(WORK TO COMPLETE) Could you please transcribe the data exactly, without the pictures?

SOURCE DATA START

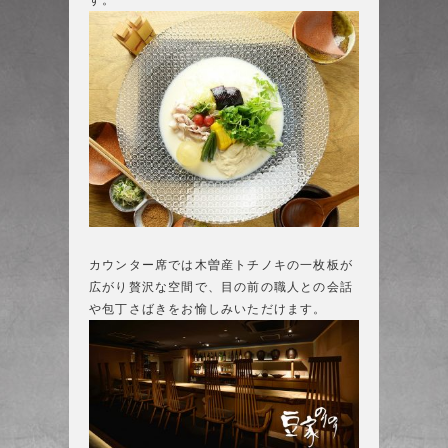
す。
カウンター席では木曽産トチノキの一枚板が
広がり贅沢な空間で、目の前の職人との会話
や包丁さばきをお愉しみいただけます。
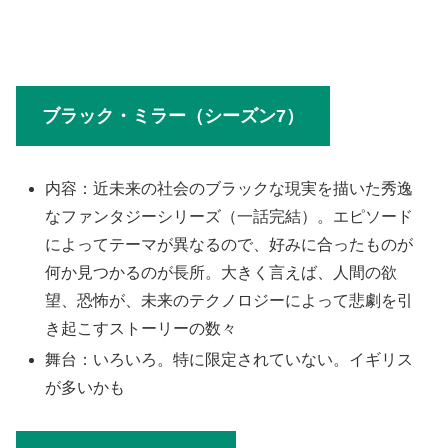
ブラック・ミラー（シーズン7）
内容：近未来の社会のブラックな現実を描いた秀逸
なファンタジーシリーズ（一話完結）。エピソード
によってテーマが異なるので、好みに合ったものが
何か見つかるのが長所。大きく言えば、人間の欲
望、恐怖が、未来のテクノロジーによって悲劇を引
き起こすストーリーの数々
舞台：いろいろ。特に限定されていない。イギリス
が多いかも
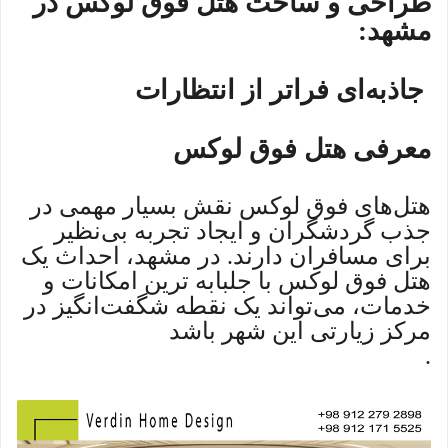
طراحی و ساخت هتل فوق لوکس در
مشهد:
جاذبه‌ای فراتر از انتظارات
معرفی هتل فوق لوکس
هتل‌های فوق لوکس نقش بسیار مهمی در
جذب گردشگران و ایجاد تجربه بی‌نظیر
برای مسافران دارند. در مشهد، احداث یک
هتل فوق لوکس با جلبابه ترین امکانات و
خدمات، می‌تواند یک نقطه شگفت‌انگیز در
مرکز زیارتی این شهر باشد
.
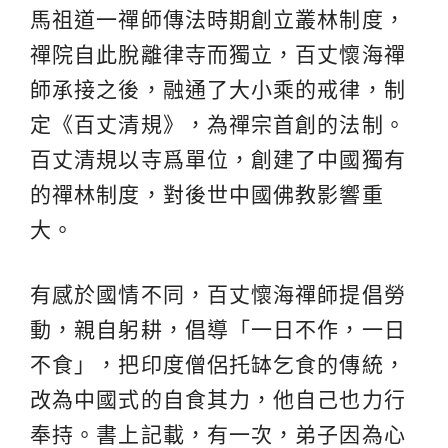
馬祖道一禪師傳法時期創立叢林制度，
禪院自此脫離律寺而獨立，百丈懷海禪
師承接之後，融通了大小乘的戒律，制
定《百丈清規》，為禪宗首創的法制。
百丈清規以寺爲單位，創建了中國獨有
的禪林制度，對後世中國佛教影響重
大。
有感於國情不同，百丈懷海禪師提倡勞
動，親自躬耕，倡導「一日不作，一日
不食」，把印度僧侶托缽乞食的傳統，
改為中國式的自食其力，他自己也力行
奉持。書上記載，有一次，弟子因為心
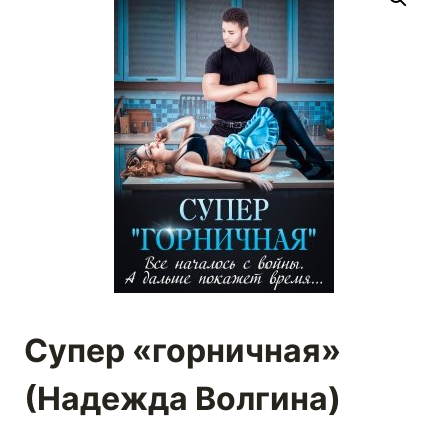
Супер «горничная»
(Надежда Волгина)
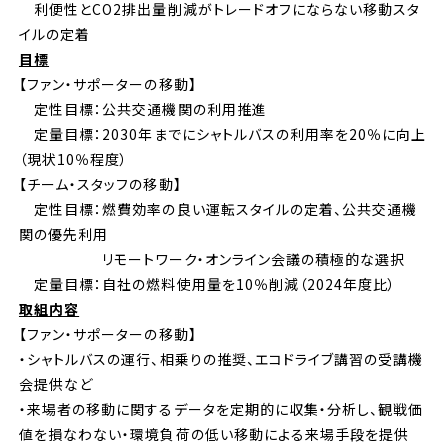
利便性とCO2排出量削減がトレードオフにならない移動スタ
イルの定着
目標
【ファン・サポーターの移動】
定性目標：公共交通機関の利用推進
定量目標：2030年までにシャトルバスの利用率を20％に向上
（現状10％程度）
【チーム・スタッフの移動】
定性目標：燃費効率の良い運転スタイルの定着、公共交通機
関の優先利用
リモートワーク・オンライン会議の積極的な選択
定量目標：自社の燃料使用量を10％削減（2024年度比）
取組内容
【ファン・サポーターの移動】
・シャトルバスの運行、相乗りの推奨、エコドライブ講習の受講機
会提供など
・来場者の移動に関するデータを定期的に収集・分析し、観戦価
値を損なわない・環境負荷の低い移動による来場手段を提供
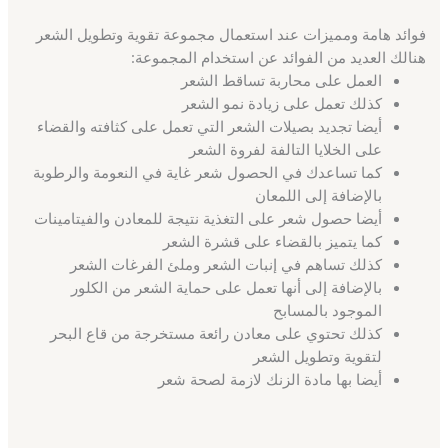
فوائد هامة ومميزات عند استعمال مجموعة تقوية وتطويل الشعر
هنالك العديد من الفوائد عن استخدام المجموعة:
العمل على محاربة تساقط الشعر
كذلك تعمل على زيادة نمو الشعر
أيضا تجديد بصيلات الشعر التي تعمل على كثافته والقضاء
على الخلايا التالفة لفروة الشعر
كما تساعدك في الحصول شعر غاية في النعومة والرطوبة
بالإضافة إلى اللمعان
أيضا حصول شعر على التغذية نتيجة للمعادن والفيتامينات
كما يتميز بالقضاء على قشرة الشعر
كذلك تساهم في إنبات الشعر وملئ الفرغات الشعر
بالإضافة إلى أنها تعمل على حماية الشعر من الكلور
الموجود بالمسابح
كذلك تحتوي على معادن رائعة مستخرجة من قاع البحر
لتقوية وتطويل الشعر
أيضا بها مادة الزنك لازمة لصحة شعر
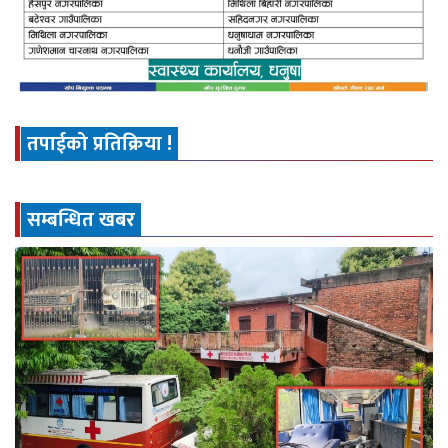
तपाईको प्रतिक्रिया !
सम्बन्धित खबर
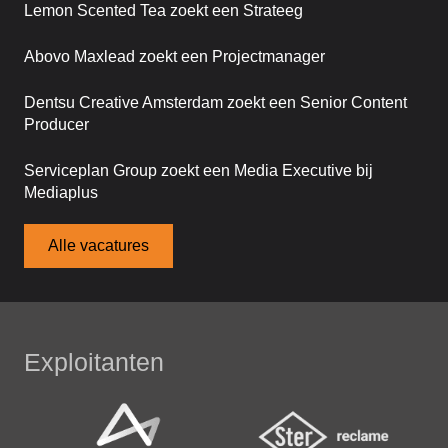
Lemon Scented Tea zoekt een Strateeg
Abovo Maxlead zoekt een Projectmanager
Dentsu Creative Amsterdam zoekt een Senior Content
Producer
Serviceplan Group zoekt een Media Executive bij
Mediaplus
Alle vacatures
Exploitanten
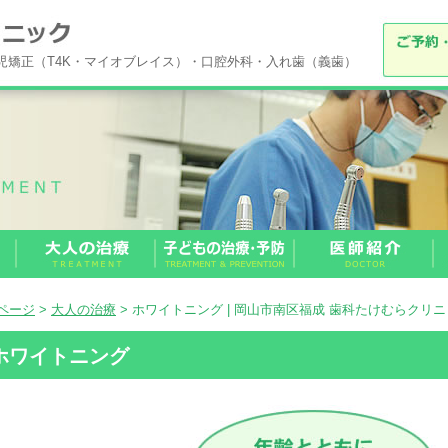
小児矯正（T4K・マイオブレイス）・口腔外科・入れ歯（義歯）
Pページ
>
大人の治療
> ホワイトニング | 岡山市南区福成 歯科たけむらクリ
ホワイトニング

SOURCE DATA END

(OUTPUT FOR THIS TASK)
す。
カウンター席では木曽産トチノキの一枚板が
広がり贅沢な空間で、目の前の職人との会話
や包丁さばきをお愉しみいただけます。
ブラック・ミラー（シーズン7）
内容：近未来の社会のブラックな現実を描いた秀逸
なファンタジーシリーズ（一話完結）。エピソード
によってテーマが異なるので、好みに合ったものが
何か見つかるのが長所。大きく言えば、人間の欲
望、恐怖が、未来のテクノロジーによって悲劇を引
き起こすストーリーの数々
舞台：いろいろ。特に限定されていない。イギリス
が多いかも
طراحی و ساخت هتل فوق لوکس در
مشهد:
جاذبه‌ای فراتر از انتظارات
معرفی هتل فوق لوکس
هتل‌های فوق لوکس نقش بسیار مهمی در
جذب گردشگران و ایجاد تجربه بی‌نظیر
برای مسافران دارند. در مشهد، احداث یک
هتل فوق لوکس با جلبابه ترین امکانات و
خدمات، می‌تواند یک نقطه شگفت‌انگیز در
مرکز زیارتی این شهر باشد
.
馬祖道一禪師傳法時期創立叢林制度，
禪院自此脫離律寺而獨立，百丈懷海禪
師承接之後，融通了大小乘的戒律，制
定《百丈清規》，為禪宗首創的法制。
百丈清規以寺爲單位，創建了中國獨有
的禪林制度，對後世中國佛教影響重
大。
有感於國情不同，百丈懷海禪師提倡勞
動，親自躬耕，倡導「一日不作，一日
不食」，把印度僧侶托缽乞食的傳統，
改為中國式的自食其力，他自己也力行
奉持。書上記載，有一次，弟子因為心
Супер «горничная»
(Надежда Волгина)
利便性とCO2排出量削減がトレードオフにならない移動スタ
イルの定着
目標
【ファン・サポーターの移動】
定性目標：公共交通機関の利用推進
定量目標：2030年までにシャトルバスの利用率を20％に向上
（現状10％程度）
【チーム・スタッフの移動】
定性目標：燃費効率の良い運転スタイルの定着、公共交通機
関の優先利用
リモートワーク・オンライン会議の積極的な選択
定量目標：自社の燃料使用量を10％削減（2024年度比）
取組内容
【ファン・サポーターの移動】
・シャトルバスの運行、相乗りの推奨、エコドライブ講習の受講機
会提供など
・来場者の移動に関するデータを定期的に収集・分析し、観戦価
値を損なわない・環境負荷の低い移動による来場手段を提供
فوائد هامة ومميزات عند استعمال مجموعة تقوية وتطويل الشعر
هنالك العديد من الفوائد عن استخدام المجموعة:
العمل على محاربة تساقط الشعر
كذلك تعمل على زيادة نمو الشعر
أيضا تجديد بصيلات الشعر التي تعمل على كثافته والقضاء
على الخلايا التالفة لفروة الشعر
كما تساعدك في الحصول شعر غاية في النعومة والرطوبة
بالإضافة إلى اللمعان
أيضا حصول شعر على التغذية نتيجة للمعادن والفيتامينات
كما يتميز بالقضاء على قشرة الشعر
كذلك تساهم في إنبات الشعر وملئ الفرغات الشعر
بالإضافة إلى أنها تعمل على حماية الشعر من الكلور
الموجود بالمسابح
كذلك تحتوي على معادن رائعة مستخرجة من قاع البحر
لتقوية وتطويل الشعر
أيضا بها مادة الزنك لازمة لصحة شعر
तपाईको प्रतिक्रिया !
सम्बन्धित खबर
Lemon Scented Tea zoekt een Strateeg
Abovo Maxlead zoekt een Projectmanager
Dentsu Creative Amsterdam zoekt een Senior Content
Producer
Serviceplan Group zoekt een Media Executive bij
Mediaplus
Alle vacatures
Exploitanten
小児矯正（T4K・マイオブレイス）・口腔外科・入れ歯（義歯）
Pページ
>
大人の治療
> ホワイトニング | 岡山市南区福成 歯科たけむらクリ
ホワイトニング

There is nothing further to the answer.